(Transcribed page contents)
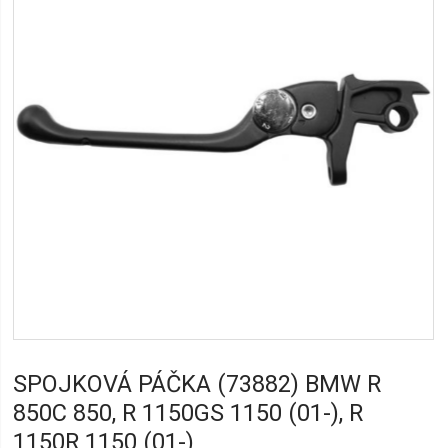
SPOJKOVÁ PÁČKA (73882) BMW R
850C 850, R 1150GS 1150 (01-), R
1150R 1150 (01-)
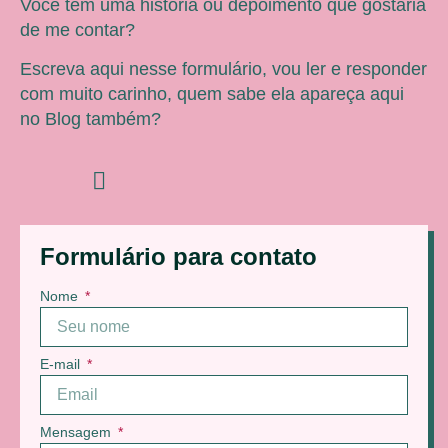
Você tem uma história ou depoimento que gostaria
de me contar?
Escreva aqui nesse formulário, vou ler e responder
com muito carinho, quem sabe ela apareça aqui
no Blog também?
Formulário para contato
Nome
E-mail
Mensagem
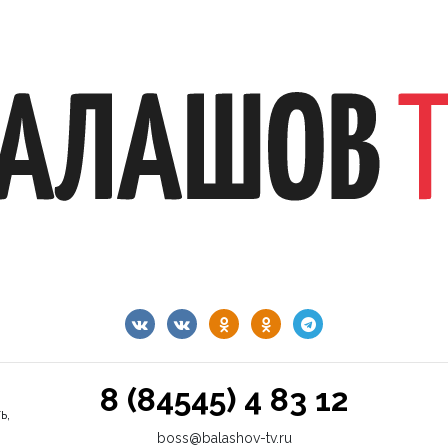
8 (84545) 4 83 12
ь,
boss@balashov-tv.ru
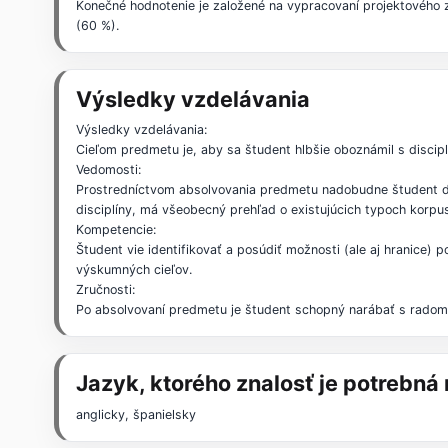
Konečné hodnotenie je založené na vypracovaní projektového
(60 %).
Výsledky vzdelávania
Výsledky vzdelávania:
Cieľom predmetu je, aby sa študent hlbšie oboznámil s discip
Vedomosti:
Prostredníctvom absolvovania predmetu nadobudne študent dost
disciplíny, má všeobecný prehľad o existujúcich typoch korp
Kompetencie:
Študent vie identifikovať a posúdiť možnosti (ale aj hranice
výskumných cieľov.
Zručnosti:
Po absolvovaní predmetu je študent schopný narábať s radom k
Jazyk, ktorého znalosť je potrebn
anglicky, španielsky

TASK OBJECTIVE –
Every line above with the string "Výsledky" in it needs to be copied.

EXPECTED OUTPUT –
Výsledky vzdelávania
Výsledky vzdelávania:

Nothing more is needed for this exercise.